Ich muss ehrlich sagen, ich bin beschämt, wenn ich mir anschaue, wie mit zwei Ellen gemessen wird.
@Boche: “Zivile Einrichtungen wie Brücken oder Elektrizitätswerke lahm zu legen, ist meines Wissens normale Kriegsführung.”
wow! Was ist denn dann unnormal? Wenn im Kampf gegen Terroristen nichts heilig ist, was auch (und zwar unter anderem!!) die besagten Terroristen verwenden könnten, dann frage ich mich, wie weit es um die Menschlichkeit einer Demokratie (wie sie Israel zu sein vorgibt) bestellt ist. Schlimmer noch, wie “Liberale” (offensichtlich gilt der Freiheitsanspruch nur für einen selbst, nicht für andere..) mit so einem Thema umgehen!!

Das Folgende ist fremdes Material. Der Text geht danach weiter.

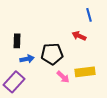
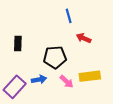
blue line: (89, 15) -> (69, 16), moved
blue arrow: (27, 59) -> (39, 79), moved

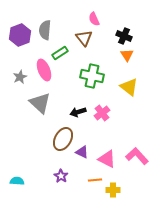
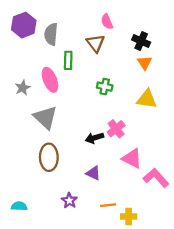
purple hexagon: (20, 35) -> (24, 25), moved
green rectangle: (60, 53) -> (68, 60), turned -56
green cross: (92, 76) -> (105, 87), size x0.6
yellow triangle: (129, 87) -> (147, 99), turned -30
black arrow: (78, 112) -> (94, 138), moved
brown ellipse: (63, 139) -> (49, 157), moved, turned -30
pink triangle: (107, 159) -> (132, 158), moved

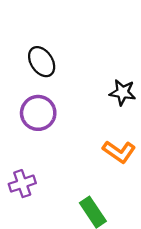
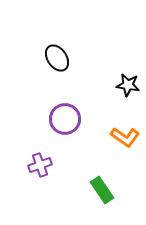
purple circle: (38, 113) -> (65, 119), moved

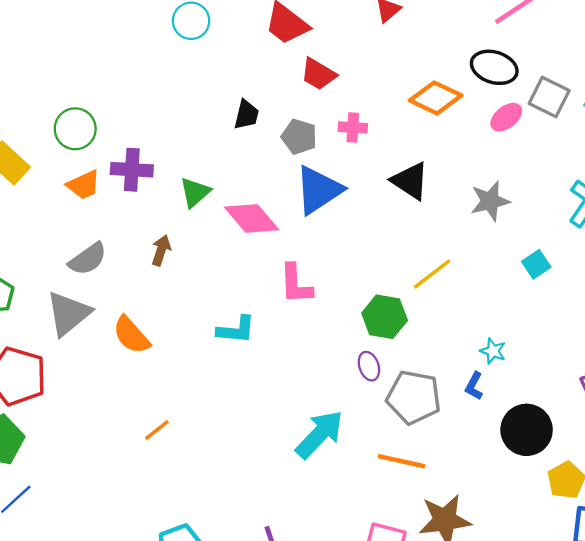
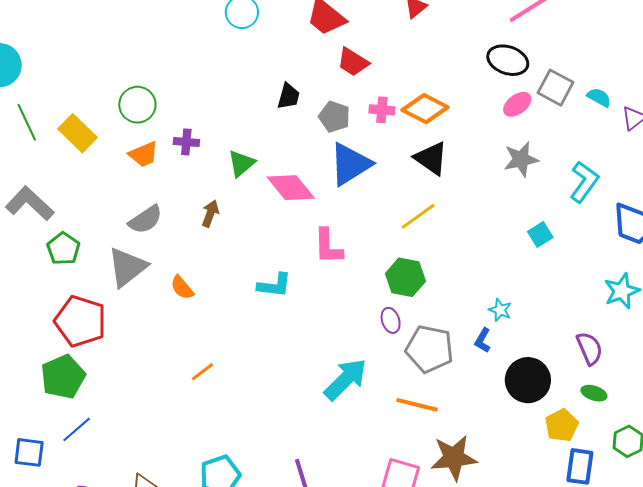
orange diamond: (436, 98) -> (425, 109), moved
purple cross: (132, 170) -> (186, 142), size x0.7
gray star: (490, 201) -> (521, 159), moved
yellow line: (432, 274) -> (418, 216), moved
orange semicircle: (131, 335) -> (182, 288), size x0.7

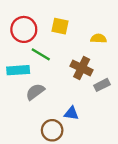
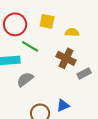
yellow semicircle: (99, 39) -> (72, 32), moved
blue triangle: (71, 113) -> (63, 105), moved, turned -32

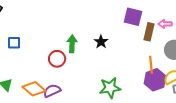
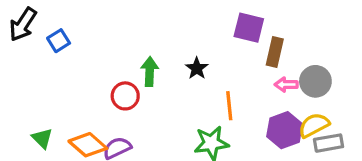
pink arrow: (165, 24) -> (286, 85), moved
blue square: (14, 43) -> (59, 41), moved, turned -32
orange line: (151, 65) -> (229, 106), moved

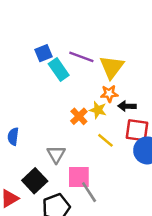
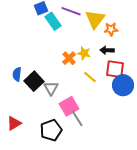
orange star: (109, 94) -> (111, 29), moved
pink square: (79, 177) -> (69, 106), turned -30
black square: (35, 181) -> (34, 81), moved

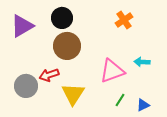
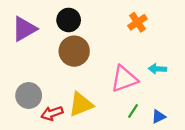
red arrow: (49, 75) -> (52, 113), moved
yellow triangle: (73, 94) -> (81, 104), turned 35

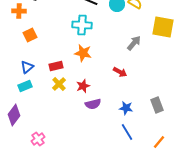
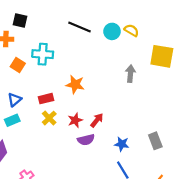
cyan cross: (82, 25) -> (43, 54), moved
orange square: (30, 35) -> (18, 65), turned -32
gray arrow: (134, 43) -> (130, 74), turned -35
red arrow: (120, 72) -> (97, 120), moved, turned -80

Comment von Omar Abo-Namous — 5. 7. 2006 @ 2:05
“Es ist schon komisch, dass das Leben eines israelischen Soldaten den Einmarsch israelischer Truppen rechtfertigt, während die “Inhaftierung” (eigentlich: Verschleppung) Tausender Palästinenser (teilweise minderjährig!!) als akzeptabel beiseite gelegt wird.”
Ja, komisch, dass den Israelis ein Mensch mehr wert ist, als den Palästinensern, die so etwas gern mal opfern, um Juden zu töten.
Und die Ínhaftierten sind meines Wissens im Knast, weil sie Anschläge verüben wollten. Dass da auch Minderjährige sitzen, fällt recht schnell auf die palästinensischen Extremisten zurück: Schließlich scheuen sie sich offensichtlich nicht davor, Minderjährige als Mordwerkzeuge zu rekrutieren.
“Israel hat schon VOR der Entführung des Soldaten innerhalb eines Monats mehr als 20 Palästinenser getötet.”
Als Reaktion auf Angriffe. Vergessen?
“Aber das ist kein Terrorismus! Das ist Selbstverteidigung.”
Selbstverständlich. Man vergesse doch bitte nicht, wer Angreifer und wer Angegriffener ist.
“Ich muss ehrlich sagen, ich bin beschämt, wenn ich mir anschaue, wie mit zwei Ellen gemessen wird.”
Geht mir auch so. Aber ich bewundere auch ein wenig den Propagandaerfolg der Palästinenser, die sich bei allen Untaten und aller Kriegs- und Vernichtungslust immer noch als Opfer darzustellen wissen.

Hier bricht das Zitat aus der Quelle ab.